Formation can become costly depending on the law firm and other advisors engaged
TimingEntity registration can be completed in one week, but it can take up to two months in unusual circumstances if the application requires additional governmental review
Fund Marketing There is no requirement for a LPF to have a private placement memorandum or an offering document
Tax TreatmentThe unified fund tax exemption provides a jurisdictionally neutral tax treatment for private funds in Hong Kong

No stamp duty is payable when an interest in a LPF is contributed, transferred, or withdrawn
Hong Kong Venture Capital and Private Equity Association

Hong Kong Overview

With its proximity to Mainland China and its membership in the Greater Bay Area, Hong Kong is regarded as a fertile ground for venture capital investment opportunities in rapidly growing sectors ranging from technology to healthcare. As part of its government’s efforts to attract investment funds and enhance Hong Kong’s position as a premier asset management hub, the Limited Partnership Fund Ordinance came into effect on August 31, 2020. It made the long-awaited Hong Kong Limited Partnership Fund (LPF) structure available to investment managers. This structure enables fund managers to benefit from flexible features typically only allowed through fund structures in domiciles other than Hong Kong. Until recently, many investors in Mainland China have preferred to domicile funds in places like the Cayman Islands and Singapore for that reason.

Under the LPF regime, the GP is required to delegate investment management functions to an investment manager, which can be the GP of the LPF, a Hong Kong incorporated company, a registered non-Hong Kong company, or a Hong Kong resident who is at least 18 years old. If investment management activities regulated by the Securities and Futures Commission (SFC) are carried out in Hong Kong, then the investment manager must be a licensed entity or person. The SFC requires the investment manager applying for an asset management license to have at least two responsible officers with at least five years of industry experience. These responsible officers are required to pass regulatory exams before the license application can be submitted.

The LPF regime has an opt-in registration schedule. In order to register an LPF, an application package must be submitted to the Companies Registrar by a Hong Kong law firm or solicitor. Regarding the fund offering, you should consult legal counsel if you have any questions about offering securities in foreign jurisdictions to ensure you are complying with local fund marketing regulations.

Venture funds using the LPF structure are eligible for the unified fund tax exemption (UFE). The UFE exempts private funds from profits tax in Hong Kong as long as they satisfy certain conditions.
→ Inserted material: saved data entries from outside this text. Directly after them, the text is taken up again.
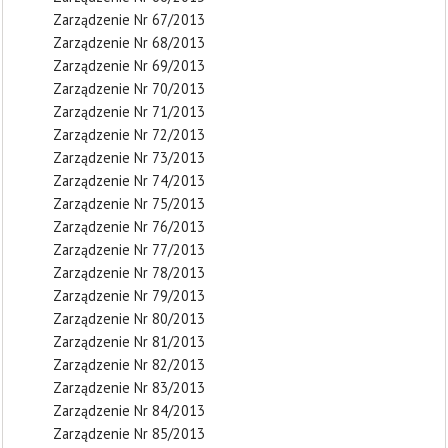
Zarządzenie Nr 67/2013
Zarządzenie Nr 68/2013
Zarządzenie Nr 69/2013
Zarządzenie Nr 70/2013
Zarządzenie Nr 71/2013
Zarządzenie Nr 72/2013
Zarządzenie Nr 73/2013
Zarządzenie Nr 74/2013
Zarządzenie Nr 75/2013
Zarządzenie Nr 76/2013
Zarządzenie Nr 77/2013
Zarządzenie Nr 78/2013
Zarządzenie Nr 79/2013
Zarządzenie Nr 80/2013
Zarządzenie Nr 81/2013
Zarządzenie Nr 82/2013
Zarządzenie Nr 83/2013
Zarządzenie Nr 84/2013
Zarządzenie Nr 85/2013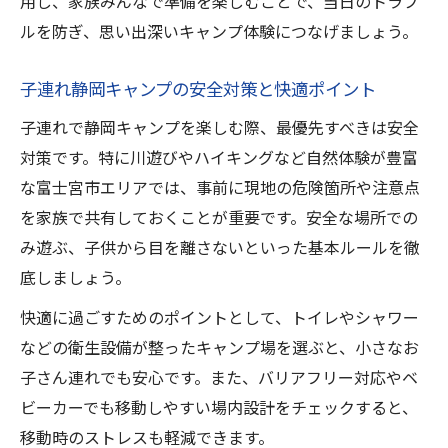
用し、家族みんなで準備を楽しむことで、当日のトラブ
電車で行ける静岡キャンプの便利ポイント
ルを防ぎ、思い出深いキャンプ体験につなげましょう。
徒歩やバスでアクセス可能な静岡キャンプ
子連れ静岡キャンプの安全対策と快適ポイント
静岡キャンプで荷物運びを楽にする工夫
子連れで静岡キャンプを楽しむ際、最優先すべきは安全
家族で利用しやすい静岡キャンプアクセス
対策です。特に川遊びやハイキングなど自然体験が豊富
術
な富士宮市エリアでは、事前に現地の危険箇所や注意点
静岡キャンプで車不要の快適体験を実現
を家族で共有しておくことが重要です。安全な場所での
静岡県富士宮市で安心の子ども向け体験
み遊ぶ、子供から目を離さないといった基本ルールを徹
静岡キャンプで子どもが安全に遊ぶ工夫
底しましょう。
富士宮市の静岡キャンプ体験が安心な理由
快適に過ごすためのポイントとして、トイレやシャワー
静岡キャンプ場の子ども向けサービス充実
などの衛生設備が整ったキャンプ場を選ぶと、小さなお
度
子さん連れでも安心です。また、バリアフリー対応やベ
親子で安心できる静岡キャンプの選択基準
ビーカーでも移動しやすい場内設計をチェックすると、
静岡キャンプで雨天でも楽しめる体験紹介
移動時のストレスも軽減できます。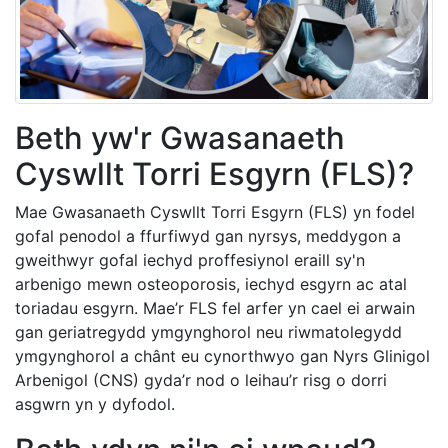
Beth yw'r Gwasanaeth
Cyswllt Torri Esgyrn (FLS)?
Mae Gwasanaeth Cyswllt Torri Esgyrn (FLS) yn fodel
gofal penodol a ffurfiwyd gan nyrsys, meddygon a
gweithwyr gofal iechyd proffesiynol eraill sy'n
arbenigo mewn osteoporosis, iechyd esgyrn ac atal
toriadau esgyrn. Mae’r FLS fel arfer yn cael ei arwain
gan geriatregydd ymgynghorol neu riwmatolegydd
ymgynghorol a chânt eu cynorthwyo gan Nyrs Glinigol
Arbenigol (CNS) gyda’r nod o leihau’r risg o dorri
asgwrn yn y dyfodol.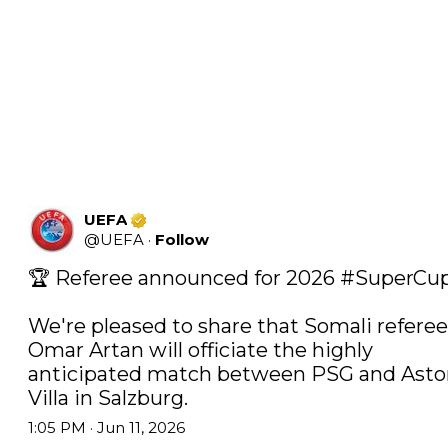
UEFA
@
UEFA
·
Follow
🏆 Referee announced for 2026 
#SuperCu
We're pleased to share that Somali referee 
Omar Artan will officiate the highly 
anticipated match between PSG and Asto
Villa in Salzburg.
1:05 PM · Jun 11, 2026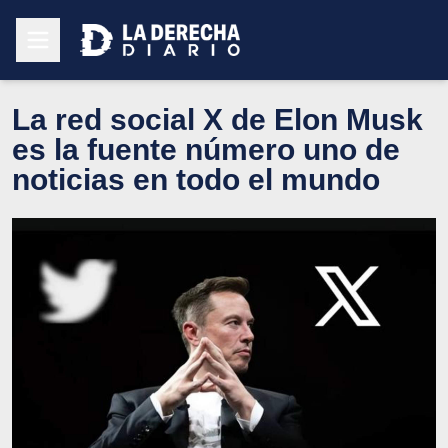
La red social X de Elon Musk
es la fuente número uno de
noticias en todo el mundo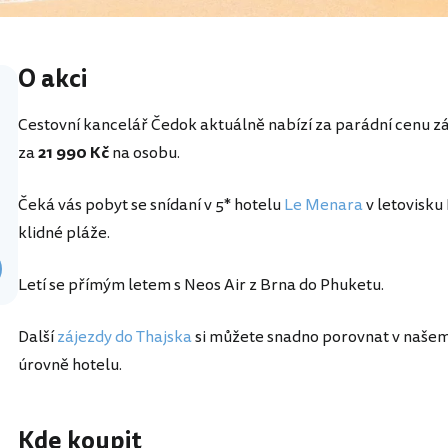
O akci
Cestovní kancelář Čedok aktuálně nabízí za parádní cenu z
za
21 990 Kč
na osobu.
Čeká vás pobyt se snídaní v 5* hotelu
Le Menara
v letovisku
klidné pláže.
Letí se přímým letem s Neos Air z Brna do Phuketu.
Další
zájezdy do Thajska
si můžete snadno porovnat v našem
úrovně hotelu.
Kde koupit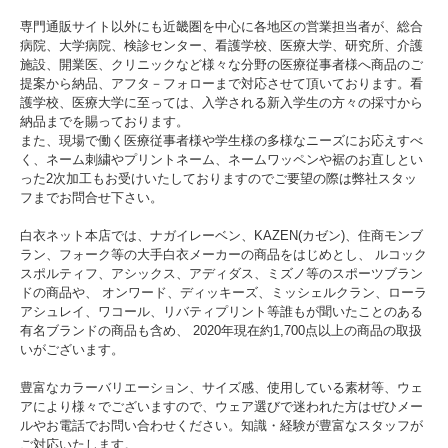
専門通販サイト以外にも近畿圏を中心に各地区の営業担当者が、総合
病院、大学病院、検診センター、看護学校、医療大学、研究所、介護
施設、開業医、クリニックなど様々な分野の医療従事者様へ商品のご
提案から納品、アフタ－フォローまで対応させて頂いております。看
護学校、医療大学に至っては、入学される新入学生の方々の採寸から
納品までを賜っております。
また、現場で働く医療従事者様や学生様の多様なニーズにお応えすべ
く、ネーム刺繍やプリントネーム、ネームワッペンや裾のお直しとい
った2次加工もお受けいたしておりますのでご要望の際は弊社スタッ
フまでお問合せ下さい。
白衣ネット本店では、ナガイレーベン、KAZEN(カゼン)、住商モンブ
ラン、フォーク等の大手白衣メーカーの商品をはじめとし、 ルコック
スポルティフ、アシックス、アディダス、ミズノ等のスポーツブラン
ドの商品や、 オンワード、ディッキーズ、ミッシェルクラン、ローラ
アシュレイ、ワコール、リバティプリント等誰もが聞いたことのある
有名ブランドの商品も含め、 2020年現在約1,700点以上の商品の取扱
いがございます。
豊富なカラーバリエーション、サイズ感、使用している素材等、ウェ
アにより様々でございますので、ウェア選びで迷われた方はぜひメー
ルやお電話でお問い合わせください。知識・経験が豊富なスタッフが
ご対応いたします。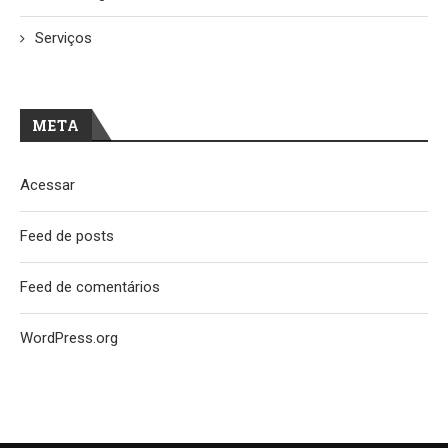
Serviços
META
Acessar
Feed de posts
Feed de comentários
WordPress.org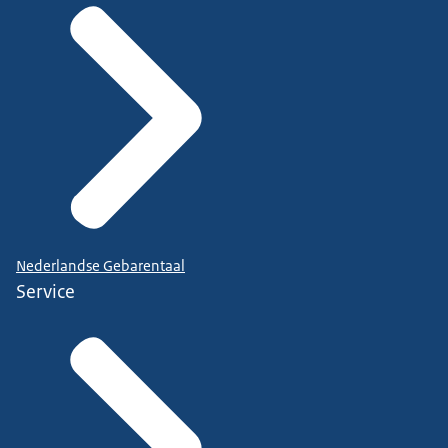
Nederlandse Gebarentaal
Service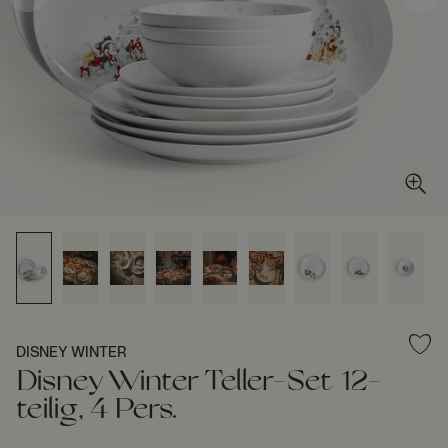
DISNEY WINTER
Disney Winter Teller-Set 12-
teilig, 4 Pers.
The relevant profits of the fund must be derived from “qualifying transactions” as defined in the Inland Revenue Ordinance to qualify for this treatment. Note there is no pre-approval requirement with the Hong Kong authorities to benefit from the UFE. Also, the Hong Kong Government recently introduced the carried interest tax concession regime, which provides tax concessions for eligible carried interest received by qualifying persons or qualifying employees distributed by a certified investment fund operating in Hong Kong.